Even from a theological standpoint, Jesus reminded his hearers in the parable of the wheat and the weeds that it isn't clear who is who. In telling his disciples to preach the gospel to "every creature," he doesn't let them dismiss anyone without first doing that.
It's true that there are evil men, swine and dogs before whom we'd better not cast our pearls, but as Adams correctly said, we're not supposed to be seeking them to destroy them either. The practical effect of all this is that it's not about name-calling, especially to justify doing evil ourselves, but knowing how to answer each person.
Jesus, Bush's favorite philosopher, characterized Satan as coming only to steal, to kill, and to destroy, and that he is a liar and the father of it.
Chavez and the rest of us are perfectly right in seeing that these attributes do indeed characterize Bush, who habitually does them all and little else. It is his job and that of any other ruler to act in agreement with this reality, and not to kid themselves that things are otherwise. How much of that understanding should be publicly expressed, where and when, is another question.

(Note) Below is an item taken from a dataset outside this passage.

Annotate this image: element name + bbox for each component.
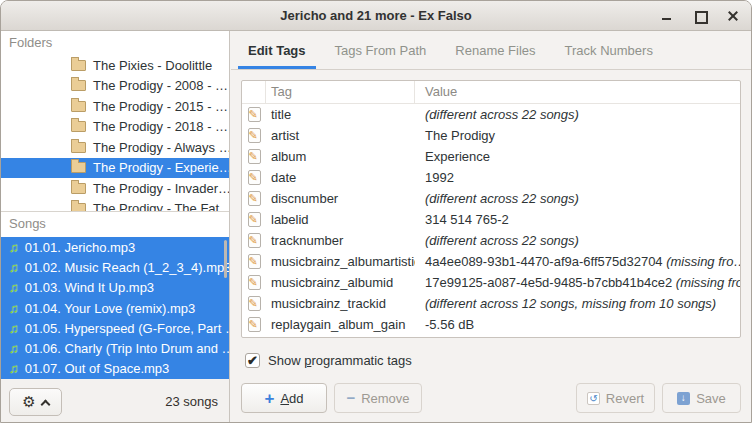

This is an interesting line of reasoning, and I think the chickens are coming home to roost. But I have to disagree with your comment that Chavez is out of line in his characterization of Bush as the devil, evil incarnate (ok, maybe there's a little hyperbole there!). Consider:
--he called Bush, not the US, evil;
--his basis are Bush's actions such as
a) lying to the American people and the world regarding
1) a connection between Sadaam Hussein and 9/11 and al-Queda (a connection he explicitly denies but has made implicitly countless times)
2) cherry-picking and distorting intelligence to get us into Iraq, and, coming to theaters soon, the sequel, Iran.
b) starting aggressive wars
c) indifference to the death and suffering of both his own people (soldiers/contractors) and the civilian people of the nation he invaded (Iraq)
d) inadequate attention to the reconstruction of Afghanistan, leading in all likelihood to a new rise of the war-lord
e) his authorization and endorsement of torture (sorry, aggressive questioning)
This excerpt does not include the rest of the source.